Canard flinched back as the gosling tipped from his platform, and she watched him with considerable distress as he flailed in the water; hadn’t Pato warned that making too much noise might attract predators? Not to mention that this sort of clumsiness in the water could indicate disease. That she knew from her time at the farm, where a duck didn’t matter anymore than his flesh was worth and the conditions reflected such. These thoughts in mind, Canard let herself drift a bit further from the other bird, and did not respond to his question; what did it matter if he knew their names if he had some illness? That would explain why his mother had abandoned him as well, when mother geese were so protective of their broods.

Pato had no such reservations; he watched the gosling’s flailing with a smile, recognizing it for the clumsiness of youth. “I’m Pato, and this is Canard,” he answered before the gosling had even righted himself. “And you?”

Canard skimmed up alongside her companion and hissed “ill” into his ear. The male duck shook his head in response, and tilted it towards the goose. Canard gave them both critical looks, but mostly to cover her embarrassment. Now that he was properly adrift, it was clear that the gosling wasn’t sickly in the least. To cover up her unfriendliness, she hustled over to the chick and placed herself protectively beside him. Her tone held implicit condemnation of the gosling's mother as she asked, “How does someone so young come to be alone?”

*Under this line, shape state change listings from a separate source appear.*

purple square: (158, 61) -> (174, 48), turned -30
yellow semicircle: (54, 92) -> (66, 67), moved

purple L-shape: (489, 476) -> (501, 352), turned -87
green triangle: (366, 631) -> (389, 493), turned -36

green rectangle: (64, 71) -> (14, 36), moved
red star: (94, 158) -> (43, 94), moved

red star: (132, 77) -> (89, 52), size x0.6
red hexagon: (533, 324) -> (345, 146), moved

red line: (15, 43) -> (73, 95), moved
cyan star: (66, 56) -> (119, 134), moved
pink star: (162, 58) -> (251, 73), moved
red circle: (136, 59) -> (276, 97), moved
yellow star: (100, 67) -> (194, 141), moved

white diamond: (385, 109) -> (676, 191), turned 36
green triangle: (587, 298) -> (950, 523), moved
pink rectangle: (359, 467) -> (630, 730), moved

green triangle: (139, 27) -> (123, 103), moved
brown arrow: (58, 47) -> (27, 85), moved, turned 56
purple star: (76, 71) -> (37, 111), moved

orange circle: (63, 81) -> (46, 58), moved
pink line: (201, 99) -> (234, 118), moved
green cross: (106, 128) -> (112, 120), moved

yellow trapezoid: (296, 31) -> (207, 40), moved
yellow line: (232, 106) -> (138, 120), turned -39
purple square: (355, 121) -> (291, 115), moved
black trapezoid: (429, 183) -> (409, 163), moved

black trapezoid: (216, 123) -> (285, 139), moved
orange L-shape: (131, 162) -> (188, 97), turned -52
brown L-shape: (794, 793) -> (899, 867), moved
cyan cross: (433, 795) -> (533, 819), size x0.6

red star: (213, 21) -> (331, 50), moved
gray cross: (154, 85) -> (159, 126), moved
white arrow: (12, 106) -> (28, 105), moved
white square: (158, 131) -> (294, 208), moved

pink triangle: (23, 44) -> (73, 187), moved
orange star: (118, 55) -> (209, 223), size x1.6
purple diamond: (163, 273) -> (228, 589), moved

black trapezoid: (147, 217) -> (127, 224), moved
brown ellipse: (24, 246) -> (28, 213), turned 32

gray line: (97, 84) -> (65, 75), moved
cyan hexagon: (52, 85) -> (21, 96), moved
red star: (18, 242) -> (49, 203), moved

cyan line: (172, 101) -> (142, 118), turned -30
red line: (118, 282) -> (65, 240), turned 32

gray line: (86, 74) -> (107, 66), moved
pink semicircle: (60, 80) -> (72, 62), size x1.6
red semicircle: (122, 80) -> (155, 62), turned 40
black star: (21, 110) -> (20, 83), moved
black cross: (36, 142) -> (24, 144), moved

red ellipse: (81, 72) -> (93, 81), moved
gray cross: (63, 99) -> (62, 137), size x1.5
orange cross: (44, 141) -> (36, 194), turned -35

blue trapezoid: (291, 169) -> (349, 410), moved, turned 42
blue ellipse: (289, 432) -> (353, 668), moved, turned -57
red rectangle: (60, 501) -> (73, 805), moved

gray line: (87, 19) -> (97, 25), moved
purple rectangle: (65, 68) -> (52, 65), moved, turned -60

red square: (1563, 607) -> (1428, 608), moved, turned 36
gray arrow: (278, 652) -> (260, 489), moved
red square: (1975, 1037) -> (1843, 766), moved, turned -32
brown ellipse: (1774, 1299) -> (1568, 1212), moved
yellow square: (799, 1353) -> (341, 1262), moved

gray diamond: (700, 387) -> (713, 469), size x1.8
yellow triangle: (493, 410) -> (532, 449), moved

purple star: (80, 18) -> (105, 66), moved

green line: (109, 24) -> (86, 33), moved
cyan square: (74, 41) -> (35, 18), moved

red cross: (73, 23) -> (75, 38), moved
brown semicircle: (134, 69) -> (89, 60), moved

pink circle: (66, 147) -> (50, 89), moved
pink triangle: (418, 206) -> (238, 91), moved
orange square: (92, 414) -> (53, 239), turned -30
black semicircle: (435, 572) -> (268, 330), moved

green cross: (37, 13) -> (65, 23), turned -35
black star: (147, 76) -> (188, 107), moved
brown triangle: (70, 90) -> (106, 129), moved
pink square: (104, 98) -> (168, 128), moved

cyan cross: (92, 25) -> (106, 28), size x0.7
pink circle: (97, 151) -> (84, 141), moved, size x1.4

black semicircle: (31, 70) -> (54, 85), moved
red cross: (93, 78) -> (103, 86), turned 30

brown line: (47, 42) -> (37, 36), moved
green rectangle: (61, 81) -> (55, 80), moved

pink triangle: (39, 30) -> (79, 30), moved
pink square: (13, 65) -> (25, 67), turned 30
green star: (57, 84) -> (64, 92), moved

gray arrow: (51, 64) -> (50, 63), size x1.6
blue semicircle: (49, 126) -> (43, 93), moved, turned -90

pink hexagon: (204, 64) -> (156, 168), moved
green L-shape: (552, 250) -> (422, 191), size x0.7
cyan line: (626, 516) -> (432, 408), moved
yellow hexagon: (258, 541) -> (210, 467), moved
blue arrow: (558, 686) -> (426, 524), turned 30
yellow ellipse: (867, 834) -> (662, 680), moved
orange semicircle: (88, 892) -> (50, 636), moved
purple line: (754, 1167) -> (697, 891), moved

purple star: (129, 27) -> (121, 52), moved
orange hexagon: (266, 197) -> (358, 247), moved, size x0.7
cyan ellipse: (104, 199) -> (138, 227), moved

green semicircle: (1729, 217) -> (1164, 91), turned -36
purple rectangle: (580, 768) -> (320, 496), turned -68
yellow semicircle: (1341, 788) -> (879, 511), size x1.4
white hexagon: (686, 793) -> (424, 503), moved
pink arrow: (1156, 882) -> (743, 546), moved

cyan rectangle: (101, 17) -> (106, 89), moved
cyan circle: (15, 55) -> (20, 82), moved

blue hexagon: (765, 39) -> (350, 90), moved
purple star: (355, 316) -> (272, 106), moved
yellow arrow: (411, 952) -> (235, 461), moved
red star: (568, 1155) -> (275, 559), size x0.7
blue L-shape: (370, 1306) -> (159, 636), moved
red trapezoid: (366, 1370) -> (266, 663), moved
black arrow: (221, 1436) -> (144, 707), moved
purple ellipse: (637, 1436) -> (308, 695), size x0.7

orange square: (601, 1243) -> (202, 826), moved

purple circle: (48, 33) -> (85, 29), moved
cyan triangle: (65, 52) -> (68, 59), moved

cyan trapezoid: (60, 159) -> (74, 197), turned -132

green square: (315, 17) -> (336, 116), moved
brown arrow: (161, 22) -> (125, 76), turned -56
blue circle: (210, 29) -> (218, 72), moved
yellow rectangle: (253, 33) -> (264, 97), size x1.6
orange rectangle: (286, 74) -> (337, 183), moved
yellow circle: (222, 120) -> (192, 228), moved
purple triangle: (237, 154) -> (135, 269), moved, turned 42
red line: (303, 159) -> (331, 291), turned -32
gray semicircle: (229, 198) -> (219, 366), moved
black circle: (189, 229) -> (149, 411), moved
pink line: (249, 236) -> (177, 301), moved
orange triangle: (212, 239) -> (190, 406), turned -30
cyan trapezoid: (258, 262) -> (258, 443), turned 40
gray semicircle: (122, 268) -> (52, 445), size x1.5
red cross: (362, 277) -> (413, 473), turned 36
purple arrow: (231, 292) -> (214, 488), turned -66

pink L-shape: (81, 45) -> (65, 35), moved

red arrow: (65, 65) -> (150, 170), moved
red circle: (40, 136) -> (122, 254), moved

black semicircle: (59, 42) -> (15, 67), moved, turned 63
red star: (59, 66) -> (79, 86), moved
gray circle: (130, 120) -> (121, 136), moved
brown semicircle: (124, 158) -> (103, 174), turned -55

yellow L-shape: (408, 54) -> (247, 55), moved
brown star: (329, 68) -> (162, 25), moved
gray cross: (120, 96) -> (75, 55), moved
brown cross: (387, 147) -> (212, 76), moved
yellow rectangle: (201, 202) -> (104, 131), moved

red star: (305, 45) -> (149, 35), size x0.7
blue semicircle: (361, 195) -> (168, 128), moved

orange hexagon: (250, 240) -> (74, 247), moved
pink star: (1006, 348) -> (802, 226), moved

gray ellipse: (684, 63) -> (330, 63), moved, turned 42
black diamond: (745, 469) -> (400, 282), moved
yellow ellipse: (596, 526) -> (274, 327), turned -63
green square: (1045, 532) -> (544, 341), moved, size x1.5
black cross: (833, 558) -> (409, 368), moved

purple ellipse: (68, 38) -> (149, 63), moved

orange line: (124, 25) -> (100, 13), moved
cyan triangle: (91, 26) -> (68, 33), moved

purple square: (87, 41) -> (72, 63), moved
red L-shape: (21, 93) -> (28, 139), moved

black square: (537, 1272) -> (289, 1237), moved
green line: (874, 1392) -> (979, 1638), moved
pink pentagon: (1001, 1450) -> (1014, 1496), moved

Sudden and unexpected came a burst of rain; more drizzle than else, it still caused Canard to hunch low in the water. She knew rain, of course. But it was different, somehow, with all the space and water around her, and more threatening. The droplets pattered onto the scraggily branches of half-dead trees and disturbed a bullfrog on the beach; the amphibian croaked and leaped into the water, and sent Canard careening away from the gosling with a harsh quack of protest. She collided with Pato and huddled at his side, peering suspiciously towards the bank. The male chuckled and slid a wink to the gosling; he didn’t want the little bird to think they were both neurotic messes.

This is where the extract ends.